# [OT] Buon anno!!!

## Diggs

Colgo l'occasione per gli auguri di Buon Anno.   :Wink: 

Che questo 2004 ci porti belle cose! [GENTOO in primis!!!].

 :Wink: 

----------

## Sparker

Auguri!!!!

Anno felice a tutti!

Che i vostri processori resistano a Gentoo per tutto il prossimo anno!

----------

## randomaze

 *Sparker wrote:*   

> 
> 
> Che i vostri processori resistano a Gentoo per tutto il prossimo anno!

 

Gentoo a capodanno, gentoo tutto l'anno... così diceva un vecchio adagio   :Laughing: 

Auguri a tutti

----------

## Sym

Buon anno a tutti ragazzi   :Smile: 

----------

## cataenry

buon anno a tutti   :Razz:   :Razz:   :Razz: 

----------

## vificunero

buon anno a tutti anche da parte mia.   :Smile: 

----------

## micron

Auguroni anche da parte mia!  :Very Happy: 

----------

## Peach

il 2003 è morto!

evviva il 2004!

----------

## Panda

 *Quote:*   

> tre... due... uno...
> 
> credii... di essere il migliore anno del futuro... non lo sai che l'anno prossimo c'e' l'odissea nello spazio... senti il peso delle responsabilita'... non ci pensi a quelli che verrano dopo tipo il 4000, il 6000, il 19000, il 3000, tipo il 98003, poi 100.000.... non sei nessuno.... ti credi il futurooo, ma futuro non sei...
> 
> nel 100.000 l'uomo si sara' evoluto ed avra' fatto tutto, la natura si sara' rimboschita poi e volare non sara' un problema... con un filo d'erba salvero' l'umanita'... con le brachie salveremo chi non sa nuotare... e voleremo con facilita'...
> ...

 

Con queste commoventi righe di Elio e le storie tese auguro a tutti (ma  proprio tutti) un 2004 sereno... in questo mondo di merda pieno di fame e guerre e sofferenze forse davvero con un filo d'erba ciascuno potremmo salvare l'umanita'...

----------

## alexbr

Auguro un 2004 pieno di newbe!  :Cool:   :Cool:   :Cool: 

----------

## shev

Tzè, non è ancora finito quest'anno e già pensate a quello nuovo... contenti voi: buon anno!  :Laughing: 

 :Wink: 

----------

## stefanonafets

 *Quote:*   

>  Tzè, non è ancora finito quest'anno e già pensate a quello nuovo... contenti voi: buon anno!   

 

Shev coglie sempre il punto...

Chi ti dice che ci arrivi al 2004???  :Shocked: 

 :Laughing:  Bè, una bella grattatina non ci sta certo male qui...  :Laughing: 

Scherzi a parte, BUON 2004!!!!!!!!!!!!!!!!!!!

(ricordate: chi non tr.. compila a capodano, non compila tutto l'anno!!!)

[E come disse il vecchio saggio alla tipa che gli diceva "Caro, ho fame...", in un impeto di benevolenza rispuose :"Okkei bella, trova del pane che la salsiccia ce la metto io...]

----------

## xlyz

buon 2004!!!

e già che ci siamo: buona befana (prima che qualcuno apra un thread apposta   :Very Happy:  )

----------

## Yota_VGA

Auguri di buon anno a tutti, e quest'anno con gentoo 2004  :Very Happy: 

----------

## fedeliallalinea

Faccio anche io il mio augurio di buon anno a questo fantastico forum.

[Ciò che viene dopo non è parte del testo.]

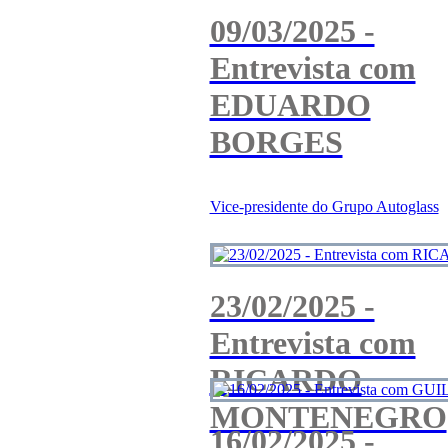
09/03/2025 -
Entrevista com
EDUARDO
BORGES
Vice-presidente do Grupo Autoglass
23/02/2025 -
Entrevista com
RICARDO
MONTENEGRO
16/02/2025 -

Grazie a tutti.

----------

## popposoft

volevo unirmi anche io agli auguri, appena in tempo prima che questo 2003 vada in fumo!!!

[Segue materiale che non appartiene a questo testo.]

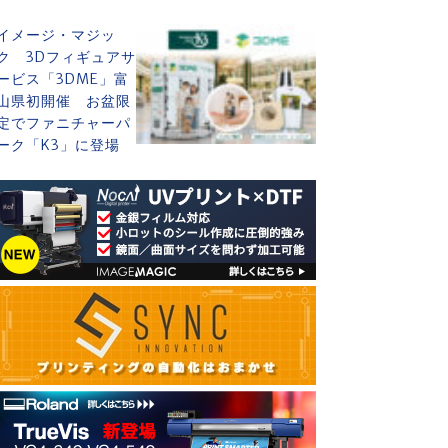
イメージ・マジッ
ク 3Dフィギュアサ
ービス「3DME」富
山県初開催 お盆限
定でファニチャーパ
ーク「K3」に登場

se vedemu tra un anno  :Razz: 

----------

## Peach

nella frenesia globale per i preparativi alla notte tra i due anni qualcuno ha sperato questo: 

«chissà che il mondo finisca prima che io possa decidere cosa fare la notte di capodanno»

----------

## comio

eppi niu iar a tutti!  :Smile: 

(io odio i modem! che e' peggio)

----------

## MyZelF

Buon anno!  :Smile: 

----------

## -YoShi-

Ops.. Quasi mi dimenticavo   :Embarassed: 

BUoN AnNo ! ! !

----------

## lopio

ciao buon anno anche da parte mia    :Very Happy:   :Very Happy: 

----------

## tolipth

Buon Anno

----------

## paolo

Eccomi fresco fresco nel 2004!

Auguro a tutti un buon 2004 pieno di salute ed amore!  :Smile: 

P.

----------

## emix

Mi associo agli auguri di tutti...

BUON 2004.1, .2, .3, ecc  :Laughing: 

----------

## Benve

Anche io faccio tanti auguri a tutti.

Chissà che porterà questo 2004

----------

## Allanon

Auguri anche da parte mia.

 :Very Happy: 

----------